The financial information is considerably less suggestive in context. Price’s net worth is estimated at upwards of $15 million. Taking even the Center for Responsive Politics’s lower estimate — $10.8 million as of 2014 — Price’s investment constitutes less than 0.03 percent of his net worth. There is no suggestion that Price’s legislation would significantly benefit Zimmer Biomet even if it passed (which it hasn’t), so there is no likelihood that the stock will accrue to Price’s benefit anytime soon. Has he really staked his congressional career on $3,000 in biotech stock? Or the $1,000 campaign contribution Zimmer Biomet gave him? And, of course, Price’s investment has been a matter of public record for eight months. Yet it’s only become a dire matter now?

Nor is the legislation itself particularly suspicious. In mid 2015, CMS proposed the Comprehensive Care for Joint Replacement Model, a new payment model for lower-extremity joint replacement procedures. In response, Price co-authored a letter with 60 other members of Congress requesting that the proposed January 1, 2016, effective date be postponed, on the grounds that “the CMS proposal represents a significant change to our healthcare delivery system which could have a negative impact on patient choice, access and quality.” That letter was delivered September 1, 2015. Consequently, implementation was delayed until April 1, 2016. The HIP Act was introduced on March 23, 2016. Predictably, the language of the bill introduced after the stock purchase closely reflects the language of the letter penned long before it, which stands to reason: Preserving “patient choice” in the face of attempts by the federal government to institute various health-care mandates has been a central plank of Price’s decade in Congress.

Congressional Democrats have rarely been scrupulous about ethics concerns — until they can puff up those concerns to derail political opponents.

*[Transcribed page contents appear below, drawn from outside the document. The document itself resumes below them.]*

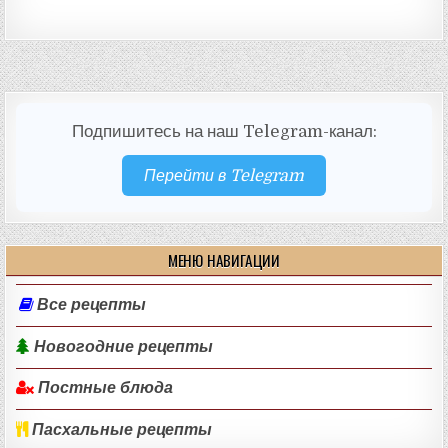
Подпишитесь на наш Telegram-канал:
Перейти в Telegram
МЕНЮ НАВИГАЦИИ
Все рецепты
Новогодние рецепты
Постные блюда
Пасхальные рецепты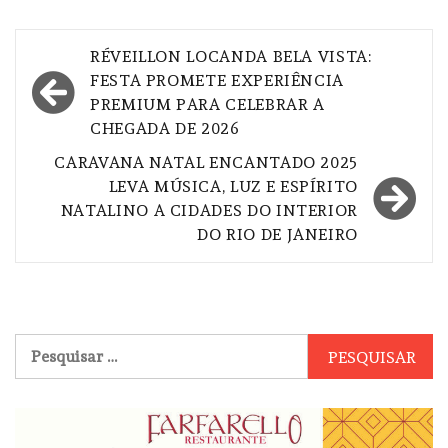
Navegação
RÉVEILLON LOCANDA BELA VISTA:
de
FESTA PROMETE EXPERIÊNCIA
PREMIUM PARA CELEBRAR A
Post
CHEGADA DE 2026
CARAVANA NATAL ENCANTADO 2025
LEVA MÚSICA, LUZ E ESPÍRITO
NATALINO A CIDADES DO INTERIOR
DO RIO DE JANEIRO
Pesquisar
por: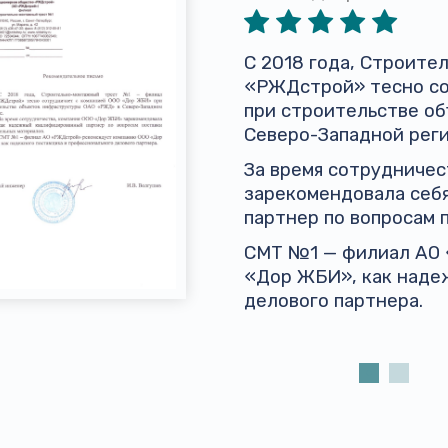
С 2018 года, Строит
«РЖДстрой» тесно со
при строительстве о
Северо-Западной реги
За время сотрудниче
зарекомендовала себ
партнер по вопросам 
СМТ №1 — филиал АО
«Дор ЖБИ», как наде
делового партнера.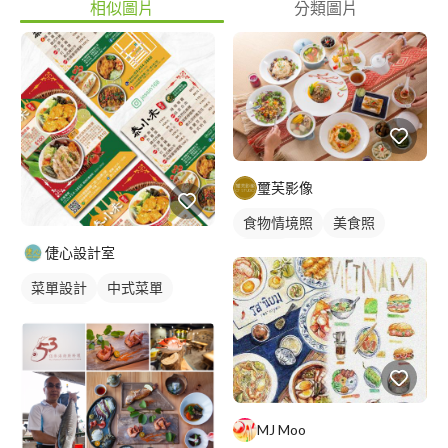
相似圖片
分類圖片
璽芙影像
食物情境照
美食照
倢心設計室
食品照
菜單設計
中式菜單
摺頁菜單
MJ Moo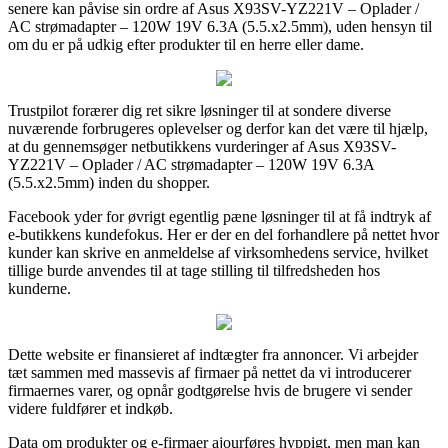
senere kan påvise sin ordre af Asus X93SV-YZ221V – Oplader /
AC strømadapter – 120W 19V 6.3A (5.5.x2.5mm), uden hensyn til
om du er på udkig efter produkter til en herre eller dame.
Trustpilot forærer dig ret sikre løsninger til at sondere diverse
nuværende forbrugeres oplevelser og derfor kan det være til hjælp,
at du gennemsøger netbutikkens vurderinger af Asus X93SV-
YZ221V – Oplader / AC strømadapter – 120W 19V 6.3A
(5.5.x2.5mm) inden du shopper.
Facebook yder for øvrigt egentlig pæne løsninger til at få indtryk af
e-butikkens kundefokus. Her er der en del forhandlere på nettet hvor
kunder kan skrive en anmeldelse af virksomhedens service, hvilket
tillige burde anvendes til at tage stilling til tilfredsheden hos
kunderne.
Dette website er finansieret af indtægter fra annoncer. Vi arbejder
tæt sammen med massevis af firmaer på nettet da vi introducerer
firmaernes varer, og opnår godtgørelse hvis de brugere vi sender
videre fuldfører et indkøb.
Data om produkter og e-firmaer ajourføres hyppigt, men man kan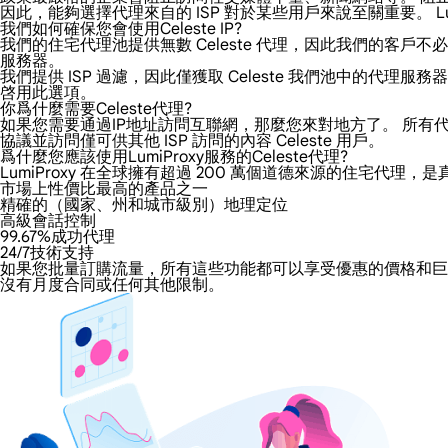
因此，能夠選擇代理來自的 ISP 對於某些用戶來說至關重要。 Lum
我們如何確保您會使用Celeste IP?
我們的住宅代理池提供無數 Celeste 代理，因此我們的客戶不必
服務器。
我們提供 ISP 過濾，因此僅獲取 Celeste 我們池中的
啓用此選項。
你爲什麼需要Celeste代理?
如果您需要通過IP地址訪問互聯網，那麼您來對地方了。 所有代理都
協議並訪問僅可供其他 ISP 訪問的內容 Celeste 用戶。
爲什麼您應該使用LumiProxy服務的Celeste代理?
LumiProxy 在全球擁有超過 200 萬個道德來源的住宅代理，
市場上性價比最高的產品之一
精確的（國家、州和城市級別）地理定位
高級會話控制
99.67%成功代理
24/7技術支持
如果您批量訂購流量，所有這些功能都可以享受優惠的價格和巨大的折
沒有月度合同或任何其他限制。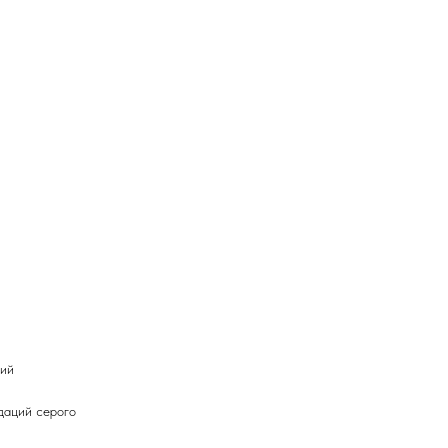
ний
даций серого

Compare this to potential conflict-of-interest cases across the aisle, and it becomes clear just how flimsy is the charge against Price. In 2008, then-House speaker Nancy Pelosi purchased 5,000 shares of Visa stock at $44 a share, just as legislation targeting credit-card companies was introduced in the House. Two days later, the shares were trading at $64 apiece, a $100,000 gain. (Pelosi’s conflict of interest was so blatant, and her disavowal on CBS’s 60 Minutes so transparent, that it is commonly cited as an inspiration for the 2012 Stop Trading on Congressional Knowledge, or STOCK, Act.) In 2010, while supervising the congressional panel overseeing the $700 billion bank bailout, Massachusetts senator Elizabeth Warren took $90,000 to testify in a class-action lawsuit brought by retailers against several of the banks being bailed out. And, unsurprisingly, it turns out Schumer himself has profited from convenient holdings — such as the bonds he purchased from Fannie Mae and Freddie Mac in 2002 and redeemed in 2008 and 2009. All together, the bonds netted Schumer at least $46,000.

Congressional Democrats have rarely been scrupulous about ethics concerns — until they can puff up those concerns to derail political opponents. The scaremongering about Price does not stand up to the facts, or to common sense. But with Barack Obama’s signature health-care legislation on the line, expect Democrats to use every play in the book to make life difficult for key Republicans.